Pero el dolor se hizo adulto. Todo crece en esta vida. Incluso el sufrimiento. Pero no todos los crecimientos son buenos. Algunos son dolorosos. Y me despertaba en mitad de la noche y me ofrecía un vaso de leche caliente endulzado con miel del Pirineo y una aspirina. Y me quedaba a escuchar la música de Dinah Washington con audífonos para no molestar a la vecina. Y me acurrucaba en el sofá y tatareaba las canciones como si fuera una plegaria. Una oración para que el dolor se fuera. Y me decía a mí mismo: Quiero dormir, quiero dormir, por favor!

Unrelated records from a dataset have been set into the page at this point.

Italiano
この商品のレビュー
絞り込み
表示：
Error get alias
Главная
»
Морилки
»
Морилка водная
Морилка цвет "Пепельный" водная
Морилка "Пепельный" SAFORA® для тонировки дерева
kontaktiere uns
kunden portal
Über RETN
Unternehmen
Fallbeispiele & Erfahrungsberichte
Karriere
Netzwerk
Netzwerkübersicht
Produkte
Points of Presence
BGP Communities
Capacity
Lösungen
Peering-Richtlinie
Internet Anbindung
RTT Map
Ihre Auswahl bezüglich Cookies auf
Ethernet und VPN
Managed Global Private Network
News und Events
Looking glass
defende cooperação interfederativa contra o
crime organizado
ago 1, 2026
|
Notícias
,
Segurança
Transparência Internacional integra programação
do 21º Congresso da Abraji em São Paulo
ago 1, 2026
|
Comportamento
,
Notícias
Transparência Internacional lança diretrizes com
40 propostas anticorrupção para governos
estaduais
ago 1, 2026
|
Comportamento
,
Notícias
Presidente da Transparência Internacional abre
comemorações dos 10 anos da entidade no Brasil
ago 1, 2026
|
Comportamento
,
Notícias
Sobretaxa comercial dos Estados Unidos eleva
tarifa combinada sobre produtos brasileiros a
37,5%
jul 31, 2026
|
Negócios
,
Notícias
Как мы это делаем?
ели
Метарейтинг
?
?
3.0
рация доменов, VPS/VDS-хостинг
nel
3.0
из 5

Al mes acudí al médico. Sentarse era doloroso. Estar de pie una tortura. Acostarse un suplicio. Pero los hombres somos medrosos. Sabemos leer mapas pero nos cuesta ir al médico. El diagnostico: una contractura localizada. El medicamento: un antinflamatorio y más aspirina. El doctor me dijo que el dolor de espaldas es muy común en las personas que envejecen. Y supe entonces que me estaba haciendo viejo. Pero también me dijo que mi cuerpo hace señales a veces para que me detenga. Para que respire y mire al mundo. Para que no intente ser tan productivo ni tan eficiente. Y que me debo detener cuando las señales llegan. Y que el dolor es una señal clara. Y que si estoy estresado. Y que si sufro ansiedad. Y yo queriendo que el dolor me abandonara como esos amores cobardes que no llegan a historias ni a nada.

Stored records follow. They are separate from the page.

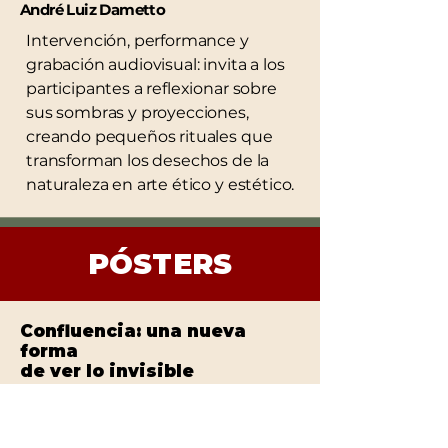
André Luiz Dametto
Intervención, performance y
grabación audiovisual: invita a los
participantes a reflexionar sobre
sus sombras y proyecciones,
creando pequeños rituales que
transforman los desechos de la
naturaleza en arte ético y estético.
PÓSTERS
Confluencia: una nueva
forma
de ver lo invisible
Arlanny Evely de Albuquerque
Carneiro Ferreira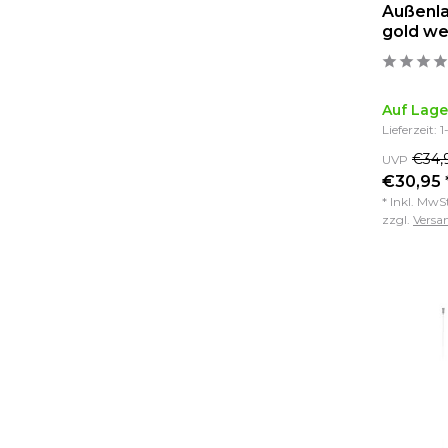
Außenl
gold we
Auf Lage
Lieferzeit: 
€34,
UVP
€30,95 
* Inkl. MwS
zzgl.
Versa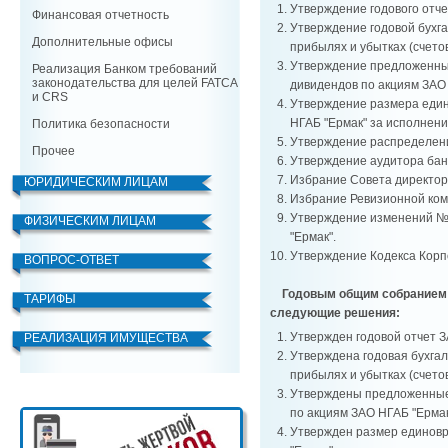
Утверждение годового отче
Финансовая отчетность
Утверждение годовой бухга
Дополнительные офисы
прибылях и убытках (счетов
Утверждение предложенных
Реализация Банком требований
законодательства для целей FATCA
дивидендов по акциям ЗАО 
и CRS
Утверждение размера един
НГАБ "Ермак" за исполнени
Политика безопасности
Утверждение распределени
Прочее
Утверждение аудитора банк
Избрание Совета директоро
ЮРИДИЧЕСКИМ ЛИЦАМ
Избрание Ревизионной коми
Утверждение изменений № 
ФИЗИЧЕСКИМ ЛИЦАМ
"Ермак".
Утверждение Кодекса Корп
ВОПРОС-ОТВЕТ
Годовым общим собранием 
ТАРИФЫ
следующие решения:
Утвержден годовой отчет З
РЕАЛИЗАЦИЯ ИМУЩЕСТВА
Утверждена годовая бухгал
прибылях и убытках (счетов
Утверждены предложенные 
по акциям ЗАО НГАБ "Ермак"
Утвержден размер единовр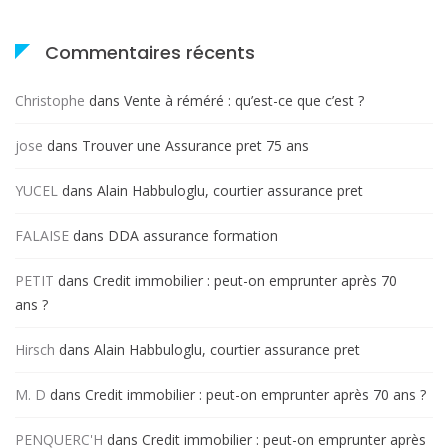
Commentaires récents
Christophe
dans
Vente à réméré : qu’est-ce que c’est ?
jose
dans
Trouver une Assurance pret 75 ans
YUCEL
dans
Alain Habbuloglu, courtier assurance pret
FALAISE
dans
DDA assurance formation
PETIT
dans
Credit immobilier : peut-on emprunter après 70
ans ?
Hirsch
dans
Alain Habbuloglu, courtier assurance pret
M. D
dans
Credit immobilier : peut-on emprunter après 70 ans ?
PENQUERC'H
dans
Credit immobilier : peut-on emprunter après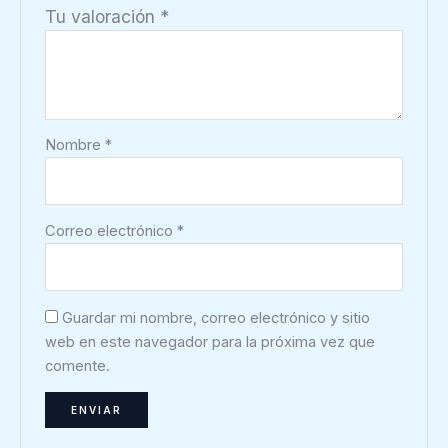
Tu valoración
*
Nombre
*
Correo electrónico
*
Guardar mi nombre, correo electrónico y sitio
web en este navegador para la próxima vez que
comente.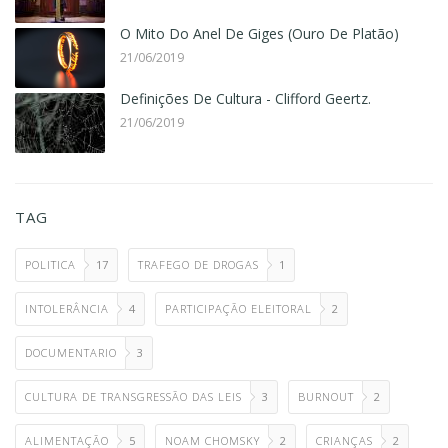
O Mito Do Anel De Giges (Ouro De Platão)
21/06/2019
Definições De Cultura - Clifford Geertz.
21/06/2019
TAG
POLITICA
17
TRAFEGO DE DROGAS
1
INTOLERÂNCIA
4
PARTICIPAÇÃO ELEITORAL
2
DOCUMENTARIO
3
CULTURA DE TRANSGRESSÃO DAS LEIS
3
BURNOUT
2
ALIMENTAÇÃO
5
NOAM CHOMSKY
2
CRIANÇAS
2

En todos estos años he estado escondiendo los dolores. Posponiéndolos. Haciéndoles no visibles. Pero siempre acaban por salir a la luz. Por presentarse sin cita previa. Por mostrarse tal como son. Y llega la sanidad en forma de medicina no tradicional. Y  me dejo que me acuesten en una camilla de la clínica Homeobest y me den secciones de electroestimulación en la espalda y es entonces cuando veo la zarza ardiente que no se consume a mi lado y me quito los zapatos porque creo que la tierra que piso es sagrada.
Ser escuchados y cuidados es bueno. Todos los sabemos. Pero si también te ofrecen masajes y electroestimulación entonces es como encontrarte con Dios. Cuando Dios se hace presente los dolores se van. Las penas emigran. Y entonces te puedes dar el lujo de responder a la pregunta: ¿Quién soy yo?
Y aquí me tienes, acostado boca abajo, con las placas de electroestimulación adosadas al dorsal derecho y vibrando, con un foco rojo calentándome, la luz apagada de la habitación y escuchando como en el hilo musical canta Malú Como una flor. Podría decir que estoy feliz. Podría. Pero no lo diré. Hay cosas que es mejor demostrarlas. Y la felicidad como el amor han de ser hechas públicas. Además en cinco minutos más
la máquina de electroestimulación se detendrá y volverá la enfermera y encenderá la luz y me quitará la lampara de calor. Y es que la felicidad dura poco. A veces diez minutos. Diez minutos de electroestimulación.
Y saldré a la calle. y si alguien me pregunta quién soy, diré sin morderme la lengua: Me llamo Gil y soy adicto a la electroestimulación.